### What is required
For every record below, repeat the text exactly and pass over any image.

:::

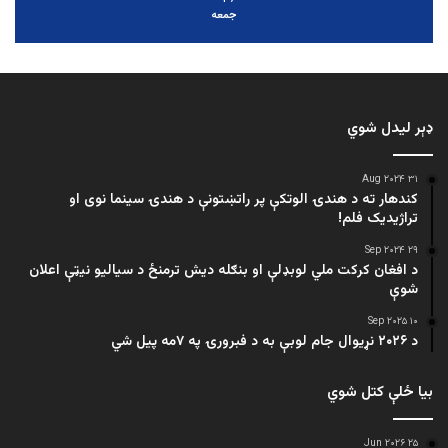
جمعه
ډېر لیدل شوي
۳۱ Aug ۲۰۲۴
کندهار ته د هندۍ الوتکې پر راتښتونې د هندۍ سینما نوی او
تراژيديک فلم!
۲۹ Sep ۲۰۲۴
د افغان کرکت ملي لوبډلې او بنګله دیش ترمنځ د سیالیو نیټې اعلان
شوې
۱۰ Sep ۲۰۲۵
د ۲۰۲۶ نړیوال جام لوبې به د فبرورۍ په ۷مه پیل شي
بیا ځلې کتل شوي
۲۵ Jun ۲۰۲۶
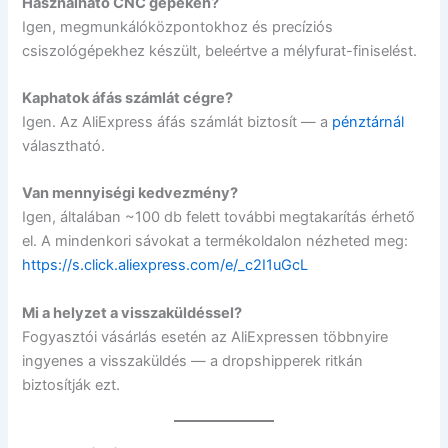
Használható CNC gépeken?
Igen, megmunkálóközpontokhoz és precíziós
csiszológépekhez készült, beleértve a mélyfurat-finiselést.
Kaphatok áfás számlát cégre?
Igen. Az AliExpress áfás számlát biztosít — a
pénztárnál
választható.
Van mennyiségi kedvezmény?
Igen, általában ~100 db felett további megtakarítás érhető
el. A mindenkori sávokat a termékoldalon nézheted meg:
https://s.click.aliexpress.com/e/_c2I1uGcL
Mi a helyzet a visszaküldéssel?
Fogyasztói vásárlás esetén az AliExpressen többnyire
ingyenes a visszaküldés — a dropshipperek ritkán
biztosítják ezt.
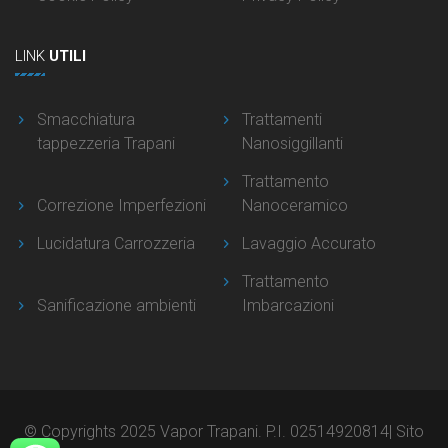
LINK
UTILI
Smacchiatura
Trattamenti
tappezzeria Trapani
Nanosiggillanti
Trattamento
Correzione Imperfezioni
Nanoceramico
Lucidatura Carrozzeria
Lavaggio Accurato
Trattamento
Sanificazione ambienti
Imbarcazioni
© Copyrights 2025 Vapor Trapani. P.I. 02514920814| Sito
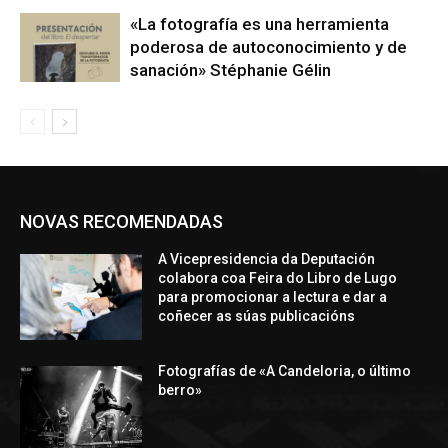
«La fotografía es una herramienta
poderosa de autoconocimiento y de
sanación» Stéphanie Gélin
NOVAS RECOMENDADAS
A Vicepresidencia da Deputación
colabora coa Feira do Libro de Lugo
para promocionar a lectura e dar a
coñecer as súas publicacións
Fotografías de «A Candeloria, o último
berro»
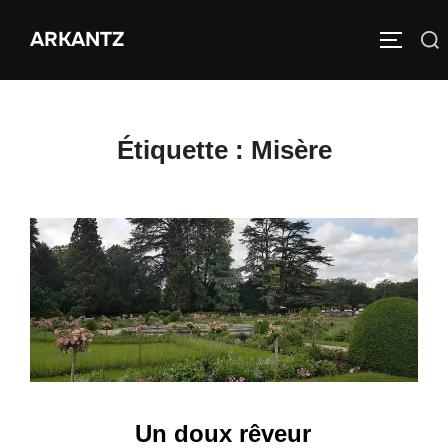
Aller
ARKANTZ
au
Rechercher :
PERMUT
contenu
Étiquette :
Misère
Un doux rêveur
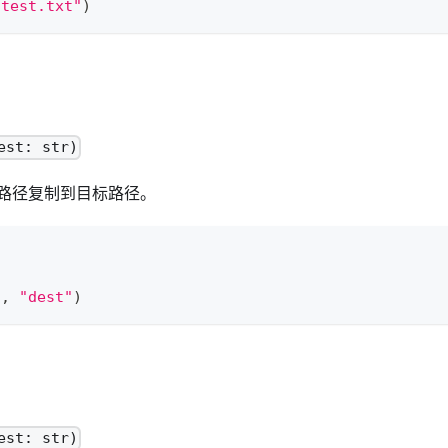
"test.txt"
)
est: str)
路径复制到目标路径。
"
,
"dest"
)
est: str)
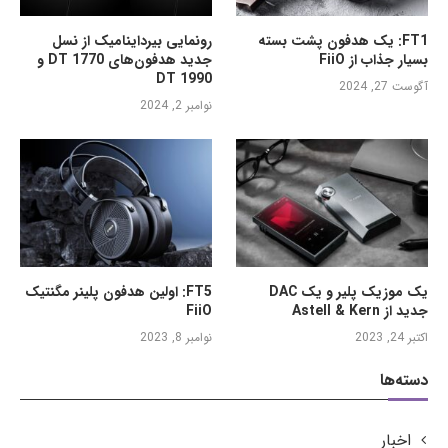
FT1: یک هدفون پشت بسته
رونمایی بیرداینامیک از نسل
بسیار جذاب از FiiO
جدید هدفون‌های DT 1770 و
DT 1990
آگوست 27, 2024
نوامبر 2, 2024
یک موزیک پلیر و یک DAC
FT5: اولین هدفون پلینر مگنتیک
جدید از Astell & Kern
FiiO
اکتبر 24, 2023
نوامبر 8, 2023
دسته‌ها
اخبار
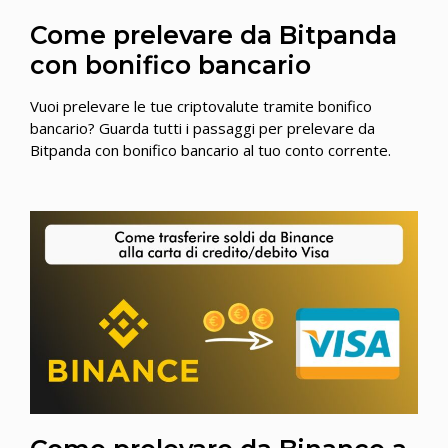
Come prelevare da Bitpanda
con bonifico bancario
Vuoi prelevare le tue criptovalute tramite bonifico
bancario? Guarda tutti i passaggi per prelevare da
Bitpanda con bonifico bancario al tuo conto corrente.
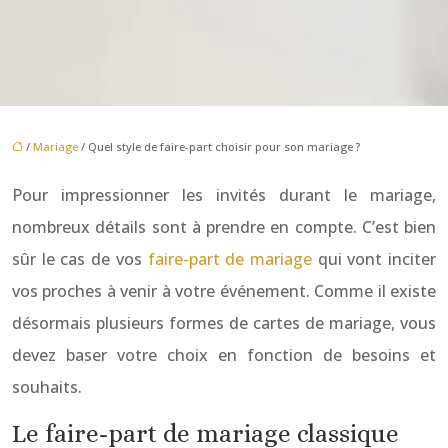
/
Mariage
/ Quel style de faire-part choisir pour son mariage ?
Pour impressionner les invités durant le mariage,
nombreux détails sont à prendre en compte. C’est bien
sûr le cas de vos
faire-part de mariage
qui vont inciter
vos proches à venir à votre événement. Comme il existe
désormais plusieurs formes de cartes de mariage, vous
devez baser votre choix en fonction de besoins et
souhaits.
Le faire-part de mariage classique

:::

### Exercise result
جمعه
ډېر لیدل شوي
۳۱ Aug ۲۰۲۴
کندهار ته د هندۍ الوتکې پر راتښتونې د هندۍ سینما نوی او
تراژيديک فلم!
۲۹ Sep ۲۰۲۴
د افغان کرکت ملي لوبډلې او بنګله دیش ترمنځ د سیالیو نیټې اعلان
شوې
۱۰ Sep ۲۰۲۵
د ۲۰۲۶ نړیوال جام لوبې به د فبرورۍ په ۷مه پیل شي
بیا ځلې کتل شوي
۲۵ Jun ۲۰۲۶
Használható CNC gépeken?
Igen, megmunkálóközpontokhoz és precíziós
csiszológépekhez készült, beleértve a mélyfurat-finiselést.
Kaphatok áfás számlát cégre?
Igen. Az AliExpress áfás számlát biztosít — a
pénztárnál
választható.
Van mennyiségi kedvezmény?
Igen, általában ~100 db felett további megtakarítás érhető
el. A mindenkori sávokat a termékoldalon nézheted meg:
https://s.click.aliexpress.com/e/_c2I1uGcL
Mi a helyzet a visszaküldéssel?
Fogyasztói vásárlás esetén az AliExpressen többnyire
ingyenes a visszaküldés — a dropshipperek ritkán
biztosítják ezt.
LINK
UTILI
Smacchiatura
Trattamenti
tappezzeria Trapani
Nanosiggillanti
Trattamento
Correzione Imperfezioni
Nanoceramico
Lucidatura Carrozzeria
Lavaggio Accurato
Trattamento
Sanificazione ambienti
Imbarcazioni
© Copyrights 2025 Vapor Trapani. P.I. 02514920814| Sito
«La fotografía es una herramienta
poderosa de autoconocimiento y de
sanación» Stéphanie Gélin
NOVAS RECOMENDADAS
A Vicepresidencia da Deputación
colabora coa Feira do Libro de Lugo
para promocionar a lectura e dar a
coñecer as súas publicacións
Fotografías de «A Candeloria, o último
berro»
Aller
ARKANTZ
au
Rechercher :
PERMUT
contenu
Étiquette :
Misère
Un doux rêveur
"test.txt"
)
est: str)
路径复制到目标路径。
"
,
"dest"
)
est: str)
FT1: یک هدفون پشت بسته
رونمایی بیرداینامیک از نسل
بسیار جذاب از FiiO
جدید هدفون‌های DT 1770 و
DT 1990
آگوست 27, 2024
نوامبر 2, 2024
یک موزیک پلیر و یک DAC
FT5: اولین هدفون پلینر مگنتیک
جدید از Astell & Kern
FiiO
اکتبر 24, 2023
نوامبر 8, 2023
دسته‌ها
اخبار
Come prelevare da Bitpanda
con bonifico bancario
Vuoi prelevare le tue criptovalute tramite bonifico
bancario? Guarda tutti i passaggi per prelevare da
Bitpanda con bonifico bancario al tuo conto corrente.
/
Mariage
/ Quel style de faire-part choisir pour son mariage ?
Pour impressionner les invités durant le mariage,
nombreux détails sont à prendre en compte. C’est bien
sûr le cas de vos
faire-part de mariage
qui vont inciter
vos proches à venir à votre événement. Comme il existe
désormais plusieurs formes de cartes de mariage, vous
devez baser votre choix en fonction de besoins et
souhaits.
Le faire-part de mariage classique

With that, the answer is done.